Prey is the newest film in the Predator franchise, all of which is available on Hulu. It does follow the basic hacker/slasher style that we're used to, but it's unique in many ways. Rather than follow a group of modern day humans or people from the future, they dive back to the Great Plains in the year 1719, where a tribe of Comanche going about their business, hunting and foraging. One young woman has been having trouble falling into gender norms. She wants to be a full-fledged hunter, and she fully plans on proving herself to the tribe. 

The predator in the film is different. He doesn't have the usual mask we're used to, and he appears to be genetically modified somehow--a technology the species is known for. 

The film has been lauded for its spirit of female liberation, its use of a mostly Native American cast, and a plot that centers around authentic Native American culture, not constrained by stereotypes or generalizations. It's definitely one of the best installments in the franchise. It's well worth the watch.

Courtesy of Newsnation


There's nothing out there like Salem. Most stories of witches are packed with telekinesis, candles, and herbs--studio magic with a twist. They find a way to show us that witches are kind, misunderstood women who are just trying to live their lives. They push past stereotypes, dispel stories about Satan worshipping and baby killings, and focus on love and heartfelt struggles. They say there's no devil in the craft, no religion, just magic.

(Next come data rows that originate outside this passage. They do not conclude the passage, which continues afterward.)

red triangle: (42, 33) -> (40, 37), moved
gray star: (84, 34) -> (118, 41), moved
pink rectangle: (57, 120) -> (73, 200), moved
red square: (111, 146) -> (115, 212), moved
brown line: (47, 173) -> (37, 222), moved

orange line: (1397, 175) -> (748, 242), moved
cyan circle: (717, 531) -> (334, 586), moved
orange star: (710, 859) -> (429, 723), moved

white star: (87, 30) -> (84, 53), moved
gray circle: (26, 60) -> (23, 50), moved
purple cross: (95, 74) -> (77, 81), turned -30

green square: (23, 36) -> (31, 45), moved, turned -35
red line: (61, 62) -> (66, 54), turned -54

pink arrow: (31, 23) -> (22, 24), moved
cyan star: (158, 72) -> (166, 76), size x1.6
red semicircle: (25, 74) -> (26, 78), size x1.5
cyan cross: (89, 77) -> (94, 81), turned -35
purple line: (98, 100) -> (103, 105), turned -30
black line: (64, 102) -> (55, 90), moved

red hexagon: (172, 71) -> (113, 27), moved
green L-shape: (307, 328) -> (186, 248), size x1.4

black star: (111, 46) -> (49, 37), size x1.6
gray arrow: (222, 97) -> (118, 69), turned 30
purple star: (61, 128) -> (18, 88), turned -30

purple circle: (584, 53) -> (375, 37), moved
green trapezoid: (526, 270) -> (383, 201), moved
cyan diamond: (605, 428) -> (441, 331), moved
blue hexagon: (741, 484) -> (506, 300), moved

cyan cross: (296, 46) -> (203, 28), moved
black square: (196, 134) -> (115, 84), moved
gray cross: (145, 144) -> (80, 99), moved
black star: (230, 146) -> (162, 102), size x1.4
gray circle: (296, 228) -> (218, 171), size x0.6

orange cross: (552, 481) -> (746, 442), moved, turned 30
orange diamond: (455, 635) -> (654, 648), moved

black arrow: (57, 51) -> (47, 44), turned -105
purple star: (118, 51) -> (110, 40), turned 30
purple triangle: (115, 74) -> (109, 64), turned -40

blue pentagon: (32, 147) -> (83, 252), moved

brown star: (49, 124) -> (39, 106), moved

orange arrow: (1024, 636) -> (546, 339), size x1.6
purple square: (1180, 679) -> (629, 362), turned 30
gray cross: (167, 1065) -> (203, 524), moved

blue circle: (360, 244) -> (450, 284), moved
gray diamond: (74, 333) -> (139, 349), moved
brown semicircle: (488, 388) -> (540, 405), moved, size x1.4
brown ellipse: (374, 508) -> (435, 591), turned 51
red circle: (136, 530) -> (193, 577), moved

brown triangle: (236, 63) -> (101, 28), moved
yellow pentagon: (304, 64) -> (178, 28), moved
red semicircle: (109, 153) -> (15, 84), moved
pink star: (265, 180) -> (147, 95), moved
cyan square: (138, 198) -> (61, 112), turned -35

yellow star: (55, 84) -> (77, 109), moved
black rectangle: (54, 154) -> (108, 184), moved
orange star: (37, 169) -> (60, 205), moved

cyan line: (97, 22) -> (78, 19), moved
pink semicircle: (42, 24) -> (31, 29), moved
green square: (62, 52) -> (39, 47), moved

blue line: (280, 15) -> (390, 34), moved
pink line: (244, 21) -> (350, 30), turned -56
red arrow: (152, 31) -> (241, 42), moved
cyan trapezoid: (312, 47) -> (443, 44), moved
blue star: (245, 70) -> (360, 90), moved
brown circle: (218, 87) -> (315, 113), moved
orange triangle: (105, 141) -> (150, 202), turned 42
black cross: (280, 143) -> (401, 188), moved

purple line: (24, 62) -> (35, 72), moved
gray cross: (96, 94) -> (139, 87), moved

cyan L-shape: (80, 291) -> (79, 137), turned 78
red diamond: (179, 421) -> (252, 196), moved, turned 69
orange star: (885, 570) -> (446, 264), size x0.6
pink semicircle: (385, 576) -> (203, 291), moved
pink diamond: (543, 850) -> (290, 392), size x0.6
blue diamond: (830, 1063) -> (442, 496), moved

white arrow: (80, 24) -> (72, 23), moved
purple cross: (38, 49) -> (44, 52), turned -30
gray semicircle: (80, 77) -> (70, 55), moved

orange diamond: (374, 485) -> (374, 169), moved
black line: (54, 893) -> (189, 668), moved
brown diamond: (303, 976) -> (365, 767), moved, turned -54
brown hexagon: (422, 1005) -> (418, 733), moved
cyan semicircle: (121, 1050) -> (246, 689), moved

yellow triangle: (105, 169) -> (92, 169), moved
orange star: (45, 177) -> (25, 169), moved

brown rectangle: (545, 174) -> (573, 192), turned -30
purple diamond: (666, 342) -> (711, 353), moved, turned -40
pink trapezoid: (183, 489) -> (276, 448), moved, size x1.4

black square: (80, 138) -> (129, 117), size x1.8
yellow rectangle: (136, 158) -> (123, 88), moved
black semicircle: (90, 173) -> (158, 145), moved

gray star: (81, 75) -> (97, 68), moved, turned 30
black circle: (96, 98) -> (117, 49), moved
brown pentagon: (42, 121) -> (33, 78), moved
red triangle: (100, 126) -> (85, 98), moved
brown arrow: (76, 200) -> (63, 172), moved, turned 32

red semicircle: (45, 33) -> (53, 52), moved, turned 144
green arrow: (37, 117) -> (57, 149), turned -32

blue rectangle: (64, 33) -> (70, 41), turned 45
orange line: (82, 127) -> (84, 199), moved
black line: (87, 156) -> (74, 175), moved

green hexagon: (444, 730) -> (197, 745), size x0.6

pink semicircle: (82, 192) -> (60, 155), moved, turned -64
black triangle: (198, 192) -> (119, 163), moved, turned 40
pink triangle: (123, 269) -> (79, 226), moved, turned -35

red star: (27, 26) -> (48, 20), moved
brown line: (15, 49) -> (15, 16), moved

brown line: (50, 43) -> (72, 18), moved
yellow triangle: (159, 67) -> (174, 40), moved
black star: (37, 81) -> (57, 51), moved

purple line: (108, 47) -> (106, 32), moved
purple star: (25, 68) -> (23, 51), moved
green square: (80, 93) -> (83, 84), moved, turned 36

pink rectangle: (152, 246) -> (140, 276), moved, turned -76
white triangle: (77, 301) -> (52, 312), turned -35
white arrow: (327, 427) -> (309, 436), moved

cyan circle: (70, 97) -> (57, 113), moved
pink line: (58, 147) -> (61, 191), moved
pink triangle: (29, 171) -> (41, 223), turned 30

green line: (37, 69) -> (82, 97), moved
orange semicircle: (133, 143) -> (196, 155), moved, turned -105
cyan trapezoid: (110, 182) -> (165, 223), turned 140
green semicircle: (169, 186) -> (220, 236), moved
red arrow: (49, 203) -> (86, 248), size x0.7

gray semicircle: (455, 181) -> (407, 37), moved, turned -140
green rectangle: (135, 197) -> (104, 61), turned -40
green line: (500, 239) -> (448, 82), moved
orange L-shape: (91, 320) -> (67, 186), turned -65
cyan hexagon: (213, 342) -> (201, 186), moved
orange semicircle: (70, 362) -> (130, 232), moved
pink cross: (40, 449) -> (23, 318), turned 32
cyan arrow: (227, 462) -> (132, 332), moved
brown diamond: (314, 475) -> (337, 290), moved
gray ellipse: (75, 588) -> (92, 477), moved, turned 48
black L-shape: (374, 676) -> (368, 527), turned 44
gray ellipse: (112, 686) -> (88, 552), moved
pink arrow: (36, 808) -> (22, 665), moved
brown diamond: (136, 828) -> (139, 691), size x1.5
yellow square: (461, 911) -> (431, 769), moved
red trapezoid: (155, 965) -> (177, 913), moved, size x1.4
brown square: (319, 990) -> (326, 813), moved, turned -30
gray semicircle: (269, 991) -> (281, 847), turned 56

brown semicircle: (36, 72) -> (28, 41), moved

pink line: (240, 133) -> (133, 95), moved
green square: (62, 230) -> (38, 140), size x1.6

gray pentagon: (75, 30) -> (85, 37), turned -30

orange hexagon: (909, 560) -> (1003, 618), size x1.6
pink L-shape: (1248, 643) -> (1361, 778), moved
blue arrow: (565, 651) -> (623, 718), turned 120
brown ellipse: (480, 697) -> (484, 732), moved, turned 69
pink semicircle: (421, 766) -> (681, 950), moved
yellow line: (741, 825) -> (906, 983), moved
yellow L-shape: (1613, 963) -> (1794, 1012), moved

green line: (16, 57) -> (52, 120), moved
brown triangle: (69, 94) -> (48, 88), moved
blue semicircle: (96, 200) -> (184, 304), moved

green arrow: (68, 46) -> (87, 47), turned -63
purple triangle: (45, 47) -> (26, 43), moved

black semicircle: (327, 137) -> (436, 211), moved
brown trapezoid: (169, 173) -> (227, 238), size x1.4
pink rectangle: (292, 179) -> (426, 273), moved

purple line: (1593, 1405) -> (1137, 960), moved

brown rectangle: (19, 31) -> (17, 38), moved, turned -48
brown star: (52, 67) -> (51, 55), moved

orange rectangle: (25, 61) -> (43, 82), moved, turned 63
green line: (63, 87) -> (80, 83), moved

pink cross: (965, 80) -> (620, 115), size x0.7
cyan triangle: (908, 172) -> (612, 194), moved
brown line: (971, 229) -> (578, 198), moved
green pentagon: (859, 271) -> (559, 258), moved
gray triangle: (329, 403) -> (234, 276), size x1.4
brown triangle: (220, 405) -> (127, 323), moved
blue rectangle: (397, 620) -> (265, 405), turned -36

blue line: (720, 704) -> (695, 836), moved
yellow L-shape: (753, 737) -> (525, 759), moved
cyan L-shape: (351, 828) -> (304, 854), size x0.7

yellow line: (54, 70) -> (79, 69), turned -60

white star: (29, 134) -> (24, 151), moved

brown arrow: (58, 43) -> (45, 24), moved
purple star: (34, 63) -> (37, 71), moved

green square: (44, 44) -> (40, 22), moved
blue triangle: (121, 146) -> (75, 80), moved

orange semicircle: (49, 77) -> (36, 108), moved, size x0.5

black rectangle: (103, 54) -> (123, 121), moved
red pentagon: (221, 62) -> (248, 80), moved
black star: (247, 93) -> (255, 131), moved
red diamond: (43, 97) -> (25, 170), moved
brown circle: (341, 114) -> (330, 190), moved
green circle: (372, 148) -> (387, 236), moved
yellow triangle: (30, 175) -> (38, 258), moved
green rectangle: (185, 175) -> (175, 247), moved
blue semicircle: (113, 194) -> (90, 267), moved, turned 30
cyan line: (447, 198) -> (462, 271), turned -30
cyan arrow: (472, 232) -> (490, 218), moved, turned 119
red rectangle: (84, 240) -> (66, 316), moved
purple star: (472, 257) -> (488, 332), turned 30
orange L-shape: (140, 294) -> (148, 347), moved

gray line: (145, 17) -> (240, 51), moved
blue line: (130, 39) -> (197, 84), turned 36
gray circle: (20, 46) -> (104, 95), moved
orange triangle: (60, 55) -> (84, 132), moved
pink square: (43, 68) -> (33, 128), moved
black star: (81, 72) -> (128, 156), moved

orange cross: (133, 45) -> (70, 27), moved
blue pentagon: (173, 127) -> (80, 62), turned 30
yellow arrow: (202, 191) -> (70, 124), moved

Salem goes against all of that. They bring back the infant murders, the flying ointment, and broomsticks, and make use of all of the old tales about evil hags, familiars, and temptresses. They make you fall in love with evil, using antiheroes, true Luciferianism, torture, and wicked conspiracies. It's witchcraft as they saw it in Salem, and it is compelling.

Courtesy of 20th Television

The X-Files

When The X-FIles first came out it was a pop culture sensation, known for its gruesome imagery and compelling storylines. People weren't used to flipping past scenes of writhing worms and disturbing gore. It just wasn't done in the 90s. They were showing things that weren't shown on primetime television, and they were doing it in style. What made The X-Files so magical was the fact that they suspended disbelief, making use of old conspiracy theories, knowing full well how contagious their ideas were. They'd weave in elements like aliens and government plots, showing characters we loved investigating things that many people suspected to be true. It confirmed their suspicions so to speak to see their theories dramatized, and the show was always going on about empirical evidence, research, and addressing the impossible using the scientific method. They made it all seem so official and so real. We could almost believe that Mulder and Scully were in fact government agents. To this day there are people that think the show was dramatizing real events. It was well-designed, and it kept viewers going for years without giving too much away.